Predictable political pushback
Naturally, Gov. Newsom is against the initiative, according to a campaign spokesman, and has called the initiative “bad policy,” and, “an attempt to grab money for special purposes.” Though Newsom hasn’t yet launched an opposition campaign, longtime consultants Dan Newman and Brian Brokaw have founded Stop The Squeeze, a political action committee sworn to thwarting the proposed tax.
North Carolina State University tax professor Nathan Goldman weighed the pros and cons of the Billionaire Tax Act in one Forbes article. Per his estimations, the roughly 200 billionaires living in California could easily afford to foot the bill. Imagine—0.00005% of California’s population could cover the State's healthcare and education costs without losing a single CEO. Just the way they like it. If they’ve learned anything, they’ll realize they can’t have their multibillion-dollar cake and eat it too.
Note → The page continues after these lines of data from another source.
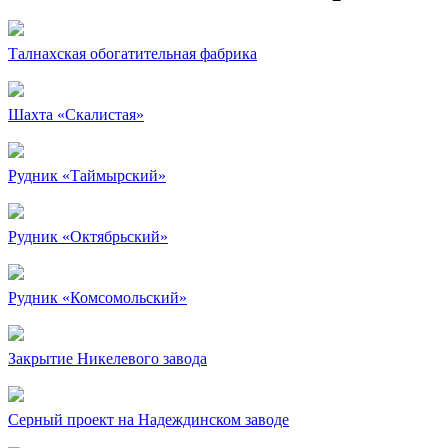
Талнахская обогатительная фабрика
Шахта «Скалистая»
Рудник «Таймырский»
Рудник «Октябрьский»
Рудник «Комсомольский»
Закрытие Никелевого завода
Серный проект на Надеждинском заводе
Take Facebook and Meta CEO Mark Zuckerberg for example. According to Forbes, his net worth as of October 2025 is $251 billion. If he were subject to a five percent tax on his net worth, that would only subtract $12.5 billion, which still leaves him with more than $200 billion. Poor fella.
Goldman also warns that the Billionaire Tax Act could cause billionaires to flee California, citing Jeff Bezos as an example. The profanely rich man abandoned Seattle because Washington had proposed—not implemented, proposed—a one percent tax on individuals whose assets exceed $250 million. Forbes reports that Jeff Bezos has an alleged net worth of $245.9 billion. If he got hit with a one percent wealth tax, he'd pay a mere $2,459,000,000, leaving him with a whopping $243,441,000,000.
Even when Nathan Goldman accounts for capital flight, the arithmetic clearly underscores how greedy a billionaire can get.